Now I hear you.  OF COURSE that is going to be the case. Better hitters are better. Worse hitters are worse.  But what I'm saying is what if he dominates the bad hitters more than the usual pitcher and gets hit harder by the good hitters than the usual pitcher as compared to their own baseline pitching.  In that case Gio would bode poorly as a playoff pitcher (in a very broad general sense and against his own high level - it's not like you'd rather have Wang out there) because you usually face better hitters in the playoffs and while every pitcher would get hit a little harder, he'd tend to get hit even a little harder than that.  You follow?

So I compared the baseline OPS given up by an NL pitcher last year to the OPS given up by batting order position and the did the same for Gio.  Did I find anything to be worried about? Maybe...but probably not.

Overall, unsuprisingly the best hitters are 3rd, 4th, 5th and 6th. (although this is bad planning because your 6th hitter will get up less than your 1st or 2nd - it's not really killing anything. As we've gone over, lineup construction has a surprisingly small effect on scoring).  Gio has about the same ratio of "BOP OPS" (batting order position OPS) to overall OPS as the NL as a whole

3rd  NL : 1.14   Gio : 1.10
5th  NL : 1.05   Gio :  1.02
6th  NL : 1.04   Gio :  0.98

Clean-up hitters do hit Gio harder than his baseline in comparison to the rest of the NL (NL : 1.13, Gio : 1.27) but given what we see above it doesn't seem indicative of anything.   (A Note here - Gio's baseline of .582  is so much better than the NL's of .721 that even though #4 hitters hit him relatively harder, they still hit him a lot less than they do the rest of the NL.  OPS NL : .818   OPS Gio : .739)

What about the rest of the lineup?  Well here's where things are a little kooky.  Gio dominates pitchers like none other but he also is a LOT better at facing #2 and #7 hitters.

2nd  NL : 1.00   Gio : 0.74
7th  NL : 1.01   Gio :  0.70
9th  NL : 0.64   Gio :  0.39

But he's a LOT worse at getting out leadoff hitters and #8 guys.

1st  NL : 0.98   Gio :  1.46
8th  NL : 0.94   Gio :  1.20

What the hell does this all mean? Well I'm not sure. I could say that he's bearing down on the pitcher spot so much that he's actually hurting himself in the 8th and 1st spots.  But then what's up with #2 and #7?  

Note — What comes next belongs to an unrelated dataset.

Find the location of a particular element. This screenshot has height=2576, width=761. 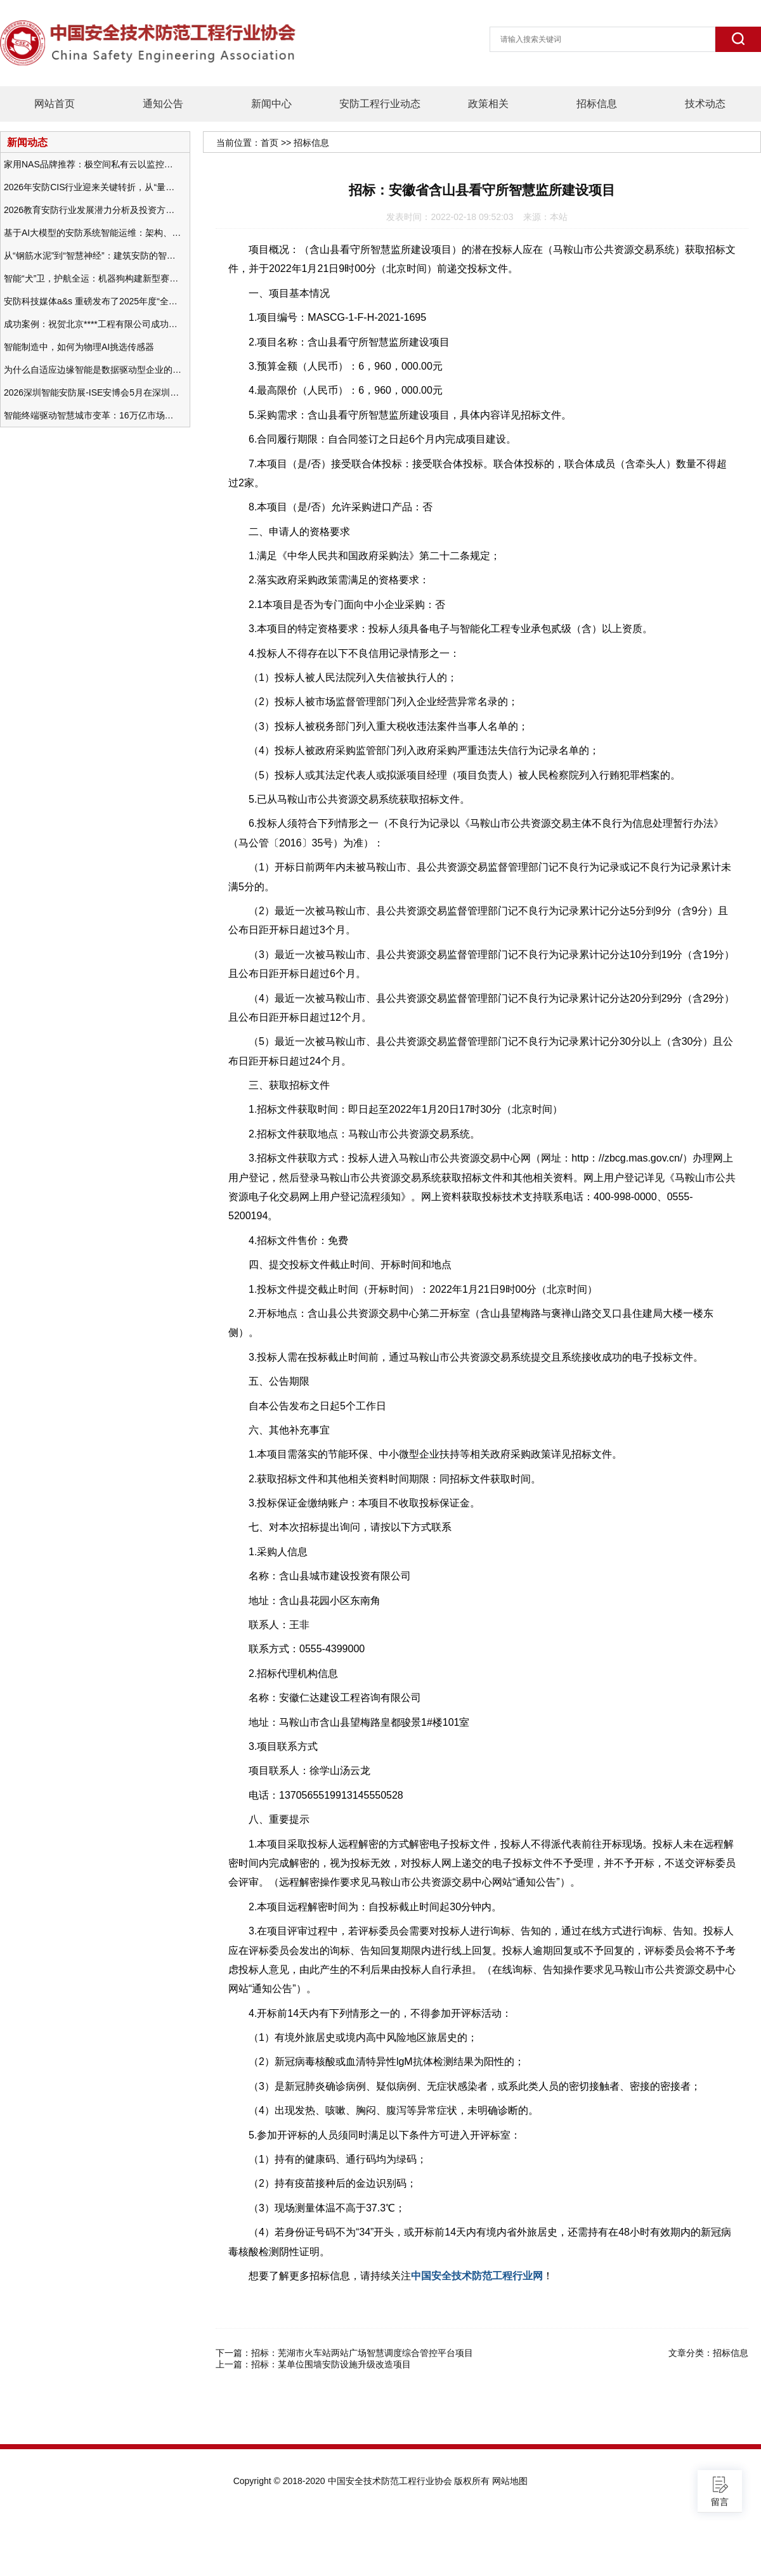 政策相关 is located at coordinates (488, 103).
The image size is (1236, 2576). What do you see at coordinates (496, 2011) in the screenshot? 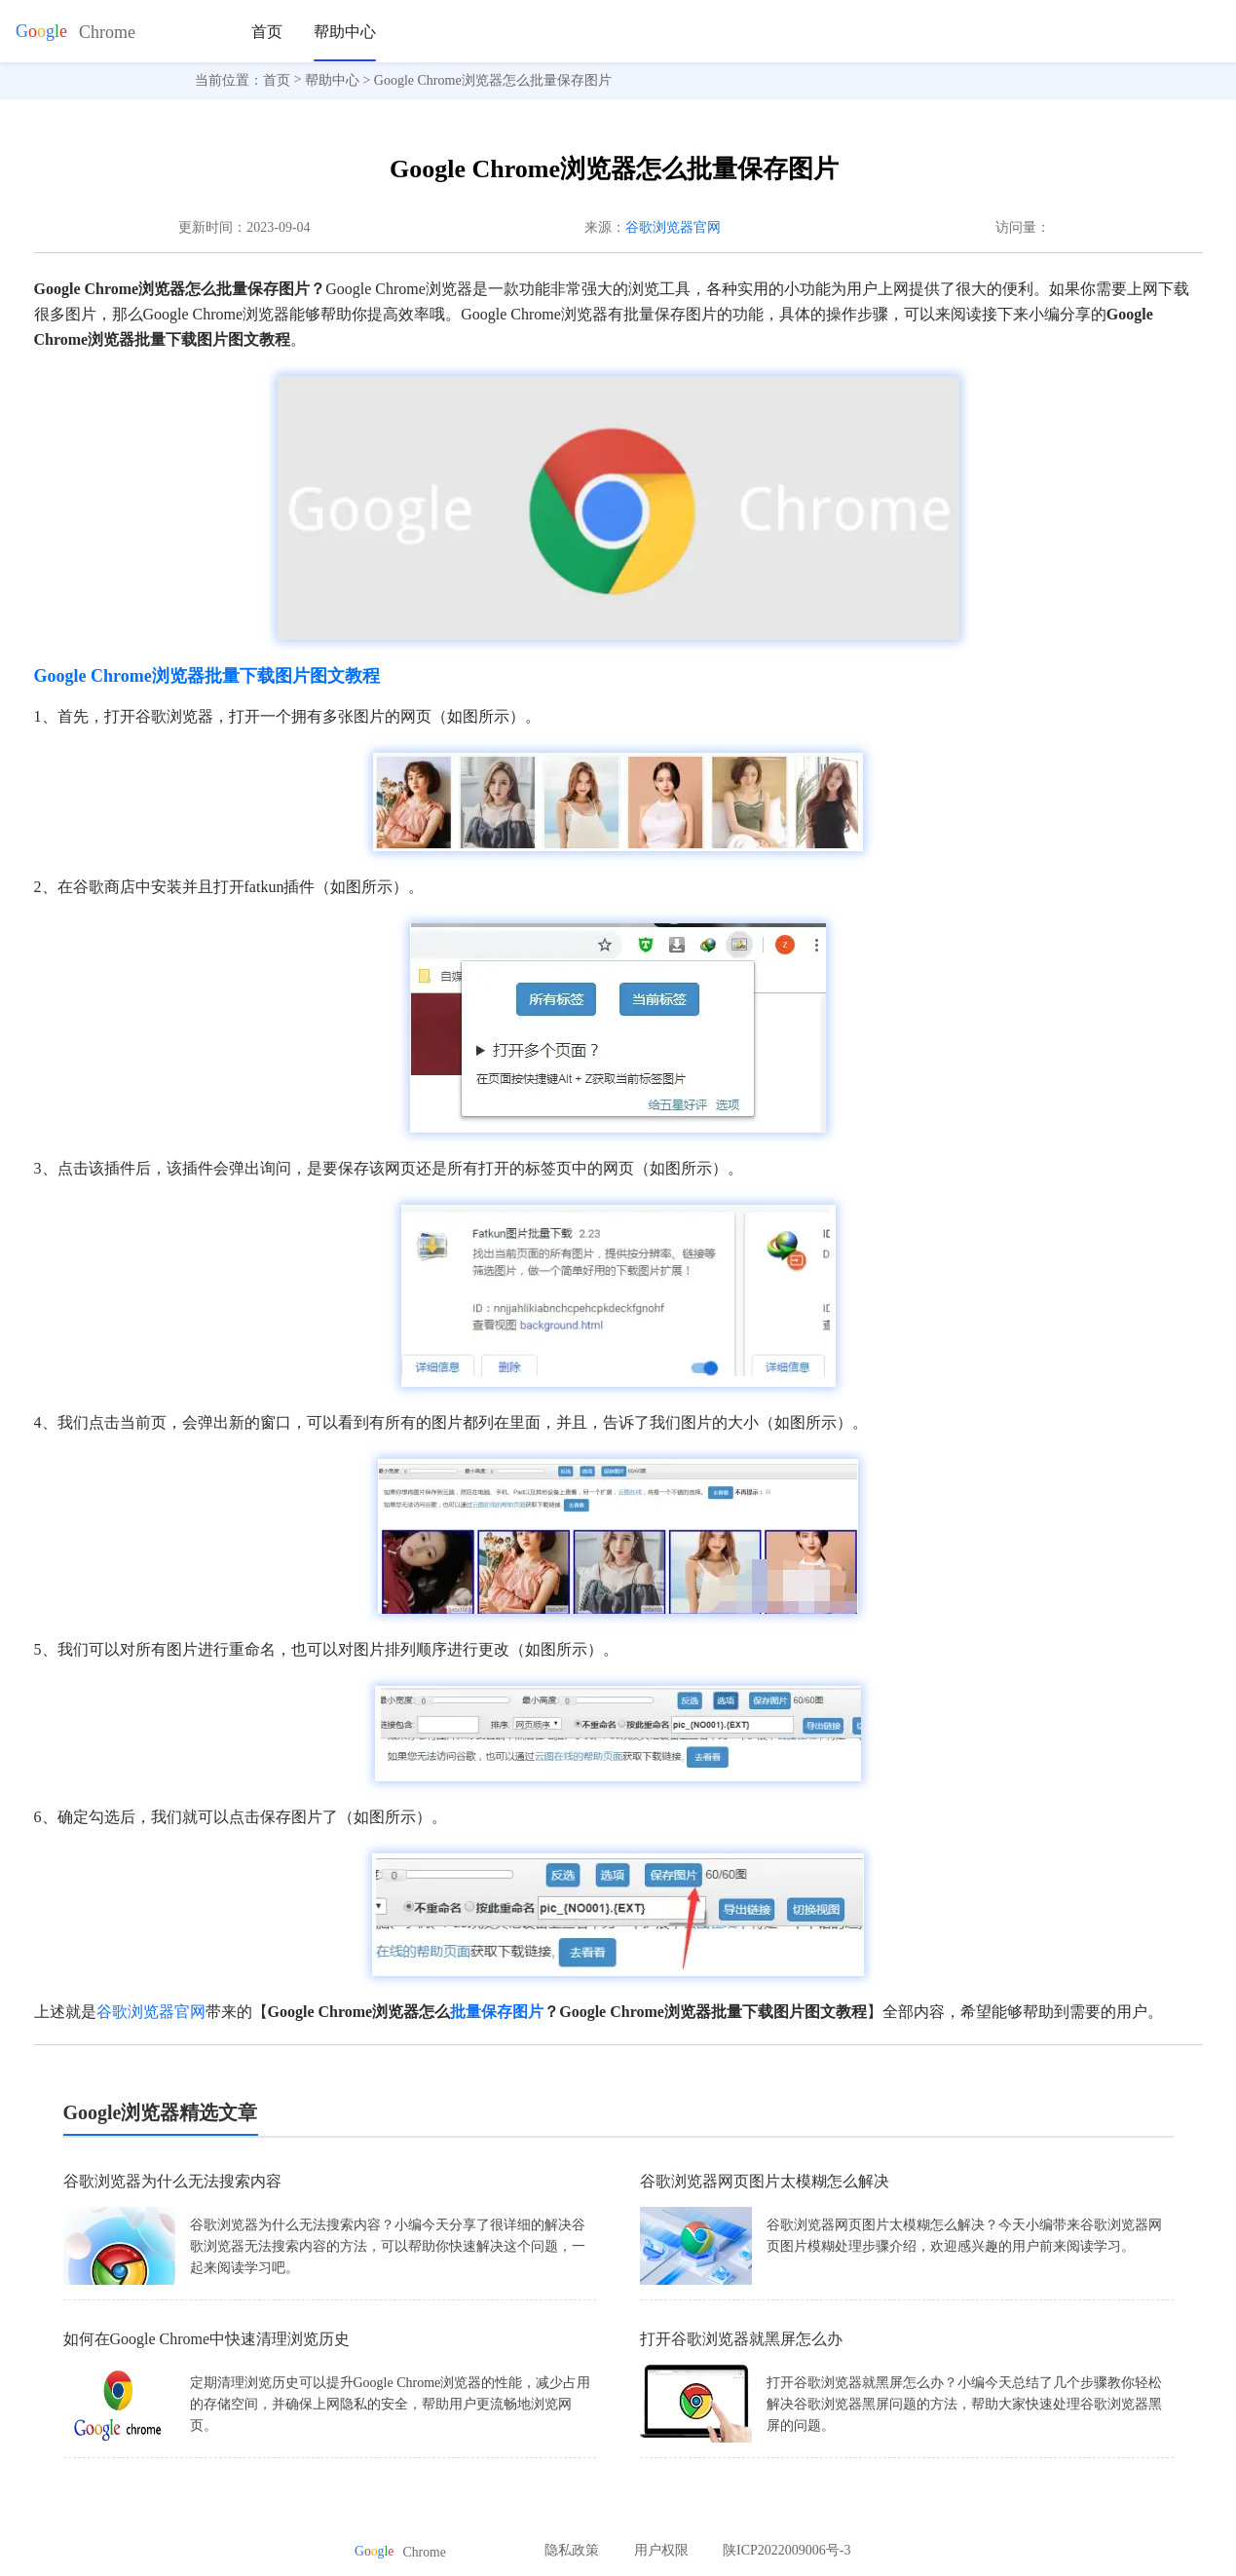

Really I don't want to say anything yet. There is some noise we have to get rid of here.  Are there more lefties in the 2nd and 7th spots than in your average spots? More righties in leadoff and 8th spots?  Are these spots specifically bad/good in the NL East? That could explain some of it. Or it could be just yearly fluctuation. Each position is roughly 1/9th of the batters Gio faces. That's not even a month worth of pitching.  You wouldn't (well... you shouldn't) get overly excited by a month of good/bad pitching, so there's no reason to get excited by what we see here. If you asked me right now, that's what I would assume right now. It's nothing.  A fluke of the limited data.

This is something to look at over the course of the year. It'll probably go away, or at least be really diminished by the time the season finishes up. If not, well then we can debate what it actually means and if whatever we decide really means anything in a practical sense because Gio's baseline is much better than the NL's baseline.